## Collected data
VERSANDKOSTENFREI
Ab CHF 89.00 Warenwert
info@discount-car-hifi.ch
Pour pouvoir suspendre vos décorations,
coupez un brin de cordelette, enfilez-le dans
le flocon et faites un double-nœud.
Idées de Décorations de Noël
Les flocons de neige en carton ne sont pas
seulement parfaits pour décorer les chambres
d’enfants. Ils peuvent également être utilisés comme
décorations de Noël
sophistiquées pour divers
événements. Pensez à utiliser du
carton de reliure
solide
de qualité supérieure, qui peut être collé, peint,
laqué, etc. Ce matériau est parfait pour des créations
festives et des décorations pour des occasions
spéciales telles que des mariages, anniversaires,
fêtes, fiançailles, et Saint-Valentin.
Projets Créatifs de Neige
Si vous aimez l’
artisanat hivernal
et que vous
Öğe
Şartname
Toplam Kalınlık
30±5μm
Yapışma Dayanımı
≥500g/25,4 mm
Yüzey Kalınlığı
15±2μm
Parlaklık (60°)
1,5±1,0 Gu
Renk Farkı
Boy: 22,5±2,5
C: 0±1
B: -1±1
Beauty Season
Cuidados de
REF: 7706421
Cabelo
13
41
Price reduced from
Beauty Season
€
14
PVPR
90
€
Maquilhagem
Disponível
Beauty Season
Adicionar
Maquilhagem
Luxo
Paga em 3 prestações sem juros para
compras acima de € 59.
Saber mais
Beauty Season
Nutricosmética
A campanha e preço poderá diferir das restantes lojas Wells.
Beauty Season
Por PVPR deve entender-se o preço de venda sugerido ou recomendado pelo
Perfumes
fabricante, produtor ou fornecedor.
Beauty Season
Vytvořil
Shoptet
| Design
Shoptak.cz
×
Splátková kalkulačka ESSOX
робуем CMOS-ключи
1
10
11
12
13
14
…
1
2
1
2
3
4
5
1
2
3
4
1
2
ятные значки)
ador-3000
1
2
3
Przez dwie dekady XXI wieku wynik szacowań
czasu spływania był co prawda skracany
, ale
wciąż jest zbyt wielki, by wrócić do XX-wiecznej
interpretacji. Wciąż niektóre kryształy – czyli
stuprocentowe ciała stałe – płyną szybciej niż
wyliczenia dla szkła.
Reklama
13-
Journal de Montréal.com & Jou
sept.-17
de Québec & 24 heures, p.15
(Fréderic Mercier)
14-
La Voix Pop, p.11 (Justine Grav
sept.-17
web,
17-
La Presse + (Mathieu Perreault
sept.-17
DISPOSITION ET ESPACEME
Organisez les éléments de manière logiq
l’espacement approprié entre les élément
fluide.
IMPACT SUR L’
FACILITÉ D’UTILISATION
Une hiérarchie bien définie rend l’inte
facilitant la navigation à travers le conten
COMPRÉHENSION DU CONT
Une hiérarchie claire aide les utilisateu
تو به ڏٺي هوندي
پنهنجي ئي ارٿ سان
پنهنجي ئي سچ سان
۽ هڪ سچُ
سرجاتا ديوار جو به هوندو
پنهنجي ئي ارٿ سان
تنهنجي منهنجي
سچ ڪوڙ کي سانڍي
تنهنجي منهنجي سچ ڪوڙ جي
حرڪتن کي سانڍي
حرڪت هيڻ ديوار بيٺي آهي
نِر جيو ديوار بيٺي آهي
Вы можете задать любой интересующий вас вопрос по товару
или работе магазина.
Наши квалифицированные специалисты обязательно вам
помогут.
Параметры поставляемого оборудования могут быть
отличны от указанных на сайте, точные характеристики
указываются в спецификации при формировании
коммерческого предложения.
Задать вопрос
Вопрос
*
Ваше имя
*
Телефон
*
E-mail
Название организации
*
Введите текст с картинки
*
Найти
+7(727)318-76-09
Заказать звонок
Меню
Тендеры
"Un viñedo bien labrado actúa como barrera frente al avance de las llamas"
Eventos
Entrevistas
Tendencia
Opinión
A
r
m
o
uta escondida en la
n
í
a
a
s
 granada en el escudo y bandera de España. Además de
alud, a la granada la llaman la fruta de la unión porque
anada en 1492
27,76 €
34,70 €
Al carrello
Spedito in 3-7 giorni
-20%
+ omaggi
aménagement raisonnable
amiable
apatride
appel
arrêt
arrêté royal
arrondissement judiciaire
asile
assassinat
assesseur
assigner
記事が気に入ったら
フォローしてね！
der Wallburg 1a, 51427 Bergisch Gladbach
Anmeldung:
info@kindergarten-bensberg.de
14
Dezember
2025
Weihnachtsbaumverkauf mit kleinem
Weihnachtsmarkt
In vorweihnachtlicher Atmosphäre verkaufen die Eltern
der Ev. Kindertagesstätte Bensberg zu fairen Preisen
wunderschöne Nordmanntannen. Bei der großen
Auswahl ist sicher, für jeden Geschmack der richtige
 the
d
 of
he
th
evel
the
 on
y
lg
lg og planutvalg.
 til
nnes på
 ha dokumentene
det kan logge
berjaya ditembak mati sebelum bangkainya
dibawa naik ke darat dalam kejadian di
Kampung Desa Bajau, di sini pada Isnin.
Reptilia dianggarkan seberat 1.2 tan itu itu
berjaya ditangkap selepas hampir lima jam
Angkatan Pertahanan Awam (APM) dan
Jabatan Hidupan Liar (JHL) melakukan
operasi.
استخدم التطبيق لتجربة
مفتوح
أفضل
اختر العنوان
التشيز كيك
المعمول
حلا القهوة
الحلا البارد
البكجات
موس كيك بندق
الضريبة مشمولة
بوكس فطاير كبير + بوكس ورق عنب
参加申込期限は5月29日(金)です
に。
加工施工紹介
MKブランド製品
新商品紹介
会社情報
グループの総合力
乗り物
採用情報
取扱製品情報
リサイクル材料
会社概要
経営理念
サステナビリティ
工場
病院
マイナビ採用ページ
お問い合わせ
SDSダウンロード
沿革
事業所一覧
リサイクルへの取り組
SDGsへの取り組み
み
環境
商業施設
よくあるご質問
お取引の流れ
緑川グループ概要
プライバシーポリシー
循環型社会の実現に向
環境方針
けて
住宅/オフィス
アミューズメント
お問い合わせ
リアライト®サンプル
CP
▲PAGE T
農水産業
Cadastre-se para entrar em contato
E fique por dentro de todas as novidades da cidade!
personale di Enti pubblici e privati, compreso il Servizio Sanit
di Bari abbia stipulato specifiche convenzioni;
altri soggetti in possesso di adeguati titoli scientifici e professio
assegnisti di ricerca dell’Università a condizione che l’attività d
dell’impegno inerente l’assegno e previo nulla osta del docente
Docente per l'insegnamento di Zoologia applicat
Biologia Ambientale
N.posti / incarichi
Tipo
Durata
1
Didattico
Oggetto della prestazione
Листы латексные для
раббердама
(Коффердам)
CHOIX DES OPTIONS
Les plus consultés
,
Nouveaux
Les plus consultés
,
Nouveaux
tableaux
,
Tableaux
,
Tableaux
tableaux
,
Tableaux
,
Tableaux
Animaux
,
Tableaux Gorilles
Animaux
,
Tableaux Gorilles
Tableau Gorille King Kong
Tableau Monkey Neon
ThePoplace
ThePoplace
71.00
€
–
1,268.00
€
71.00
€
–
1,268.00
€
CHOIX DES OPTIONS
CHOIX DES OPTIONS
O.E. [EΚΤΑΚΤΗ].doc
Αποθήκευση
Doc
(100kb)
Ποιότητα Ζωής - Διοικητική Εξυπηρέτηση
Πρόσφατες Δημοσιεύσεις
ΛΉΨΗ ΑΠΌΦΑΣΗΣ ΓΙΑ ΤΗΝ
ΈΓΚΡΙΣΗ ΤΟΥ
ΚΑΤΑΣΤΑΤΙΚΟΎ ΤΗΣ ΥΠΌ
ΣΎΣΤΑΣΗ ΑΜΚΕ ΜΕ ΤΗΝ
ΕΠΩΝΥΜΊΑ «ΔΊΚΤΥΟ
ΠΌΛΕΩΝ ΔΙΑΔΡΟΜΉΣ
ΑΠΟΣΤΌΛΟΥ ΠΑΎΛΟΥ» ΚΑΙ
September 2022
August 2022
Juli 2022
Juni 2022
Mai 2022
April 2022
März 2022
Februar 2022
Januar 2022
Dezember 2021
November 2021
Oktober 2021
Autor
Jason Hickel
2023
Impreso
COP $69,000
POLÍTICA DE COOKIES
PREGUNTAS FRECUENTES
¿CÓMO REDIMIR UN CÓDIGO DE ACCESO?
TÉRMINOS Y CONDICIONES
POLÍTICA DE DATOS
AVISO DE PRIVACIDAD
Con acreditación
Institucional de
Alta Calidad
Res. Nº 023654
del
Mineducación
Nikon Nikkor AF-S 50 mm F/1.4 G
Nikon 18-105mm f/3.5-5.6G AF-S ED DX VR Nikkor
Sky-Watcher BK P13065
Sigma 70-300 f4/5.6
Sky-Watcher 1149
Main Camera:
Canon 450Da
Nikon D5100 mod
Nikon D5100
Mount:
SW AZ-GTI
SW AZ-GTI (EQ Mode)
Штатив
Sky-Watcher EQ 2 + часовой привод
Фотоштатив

## Exercise directions
What is the number of lines in the data above that include the word "info"? Answer with that number only.

## Written response
2